Can an Artificial Intelligence Takeover Be Good?

By Olivia Libowitz
Elm Staff Writer

I’m quite excited for artificial intelligence to become a part of our day-to-day life. “But Olivia,” you say, “I’ve seen ‘I, Robot,’ what if we get overthrown by cyborgs?” First of all, there are worse things that could be running our country than robots. Second, the idea of technology has somehow been both overblown and downplayed by all of its Hollywood hype. It has been made to seem both huge and terrifying, yet way less interesting than A.I. actually is.

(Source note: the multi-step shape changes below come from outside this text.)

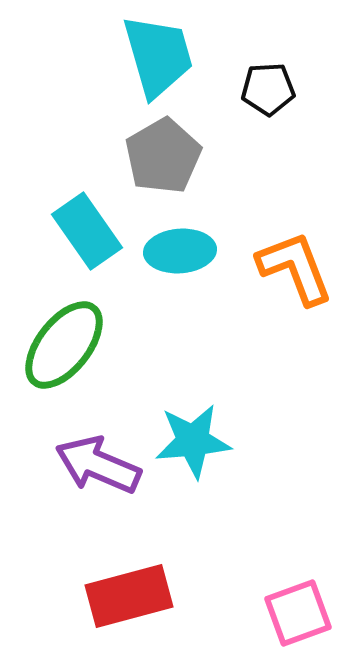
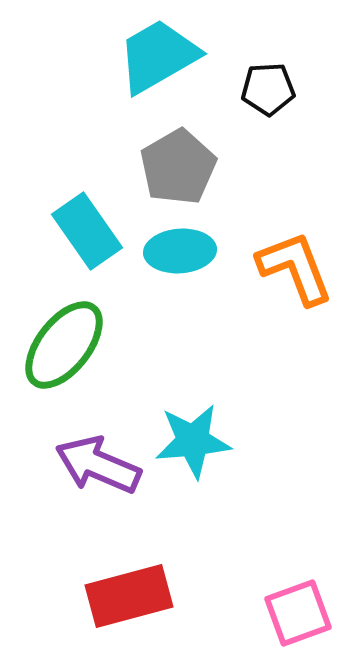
cyan trapezoid: rotated 104 degrees counterclockwise
gray pentagon: moved 15 px right, 11 px down
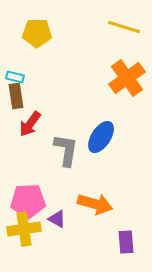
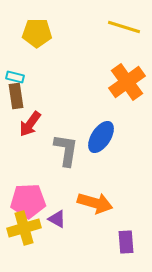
orange cross: moved 4 px down
orange arrow: moved 1 px up
yellow cross: moved 1 px up; rotated 8 degrees counterclockwise
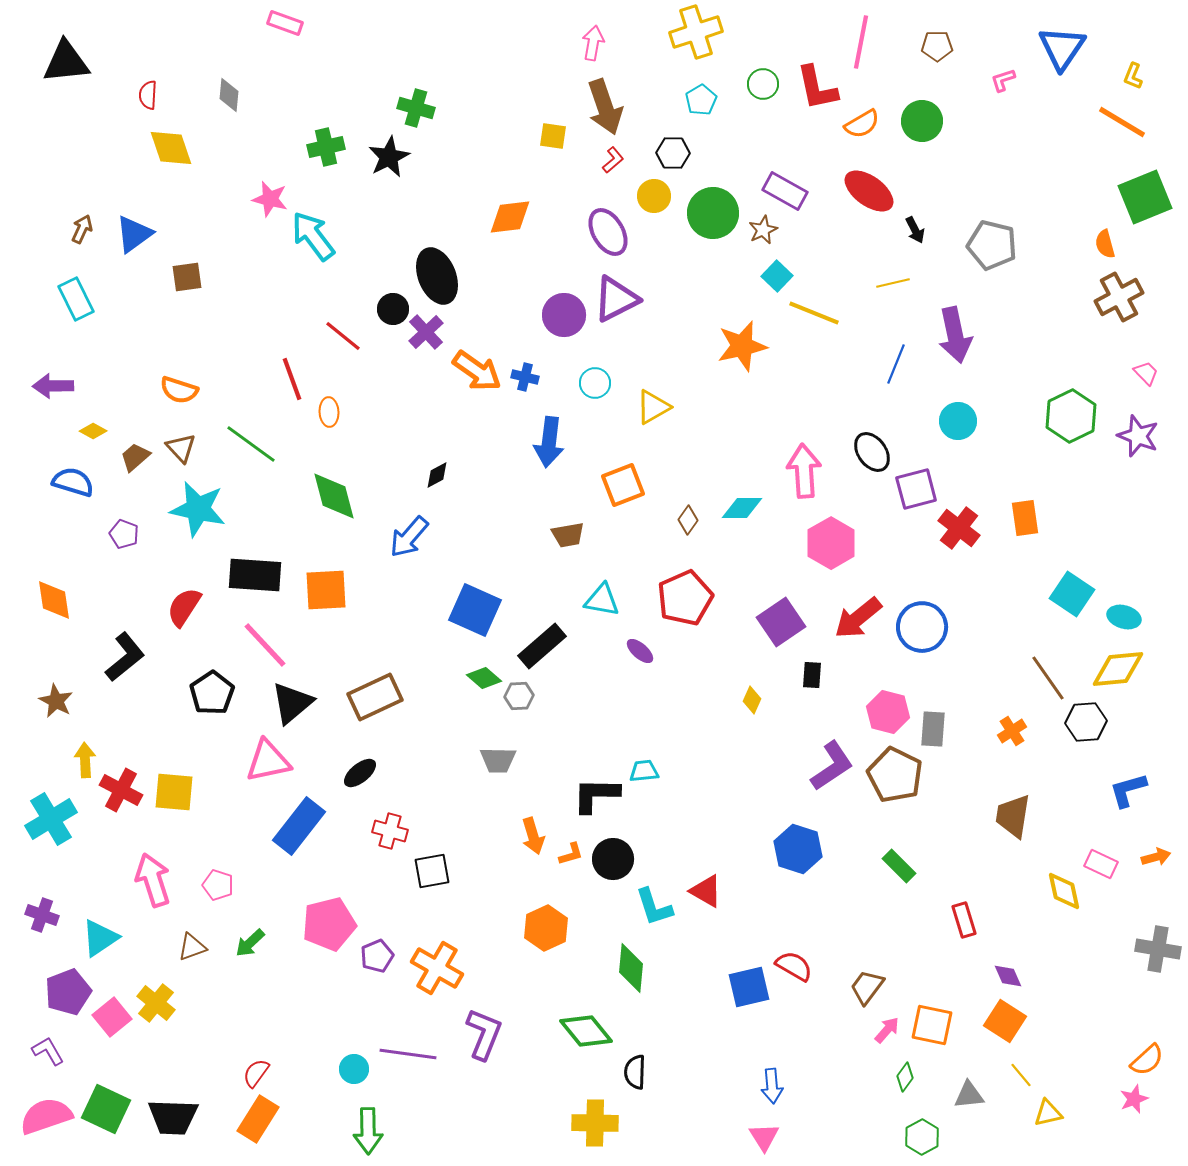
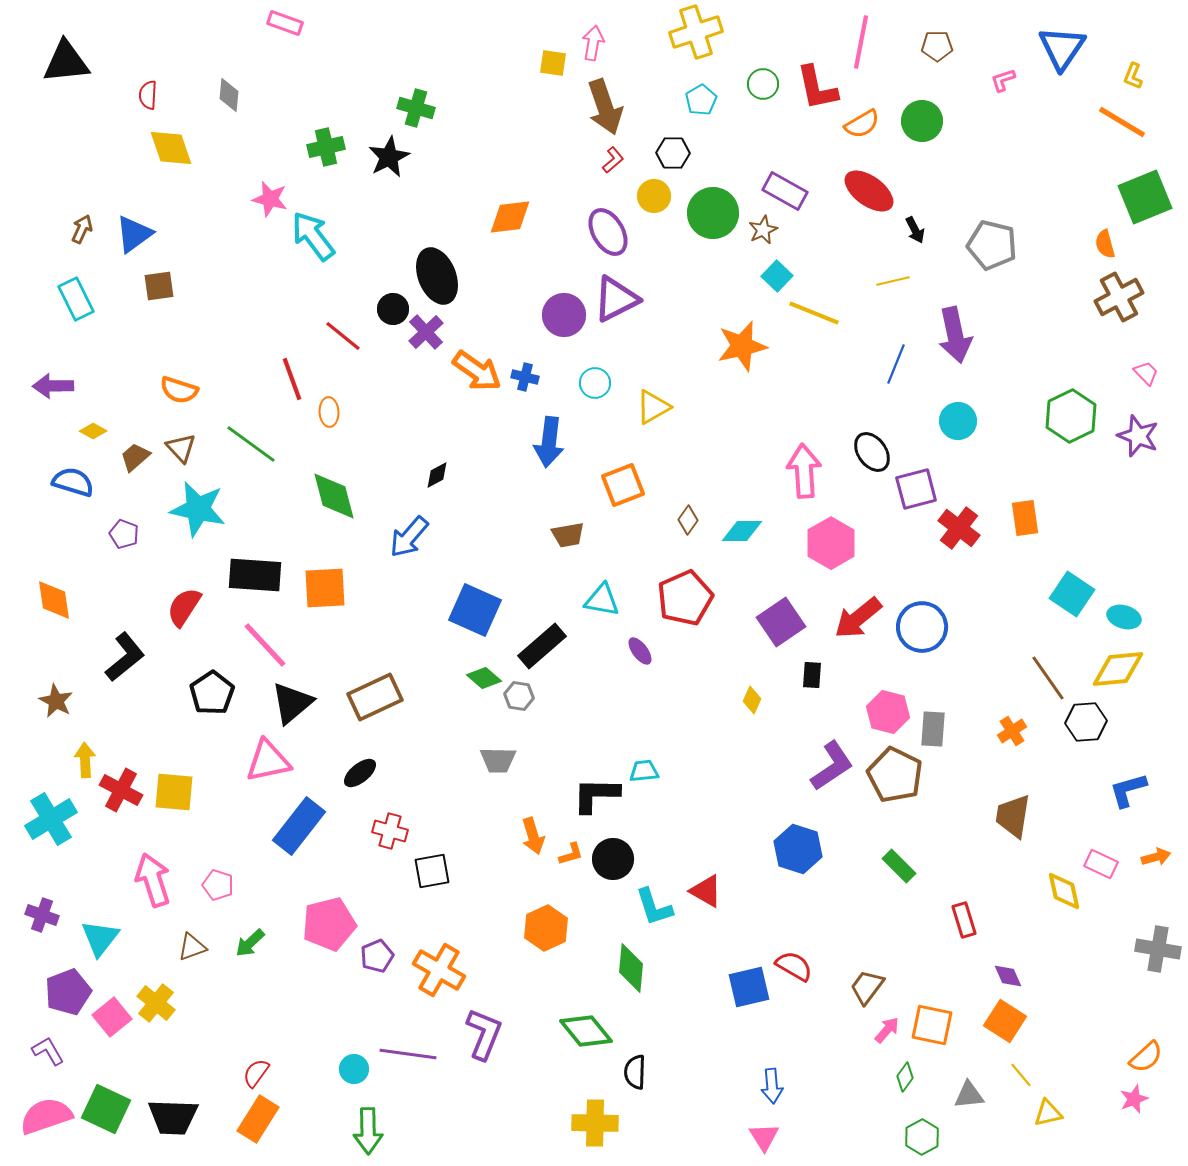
yellow square at (553, 136): moved 73 px up
brown square at (187, 277): moved 28 px left, 9 px down
yellow line at (893, 283): moved 2 px up
cyan diamond at (742, 508): moved 23 px down
orange square at (326, 590): moved 1 px left, 2 px up
purple ellipse at (640, 651): rotated 12 degrees clockwise
gray hexagon at (519, 696): rotated 12 degrees clockwise
cyan triangle at (100, 938): rotated 18 degrees counterclockwise
orange cross at (437, 968): moved 2 px right, 2 px down
orange semicircle at (1147, 1060): moved 1 px left, 3 px up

I know the first thing we think of when we here about A.I. is either Hal, from “2001: A Space Odyssey,” or J.A.R.V.I.S. from the “Iron Man” franchise. A.I. as a theoretical, monstrous concept has certainly been introduced to us. How does A.I. always go? Man makes robot to help us, man makes robot smarter to help us more, robot gets too smart, and robot takes over man. I think this very western, almost colonializing view of A.I. gives it a bad name. While there are certainly robots in the works being designed to behave like humans—which I’ll get back to in a moment—story lines like this are erasing most of a very wide field.

In truth, A.I. technology is moving in hundreds of new and exciting directions. According to a recent Forbes article, we have some interesting new inventions to look forward to in the next decade: Code that can sense blurriness in videos or images and assume what the original picture looks like, and then correct it; cars that stop themselves when they get too close to another object; voice detectors that hear and identify languages and adapt to match. Look at all these incredible new pathways for technology that in no way end with us all submitting to our new robot overlords.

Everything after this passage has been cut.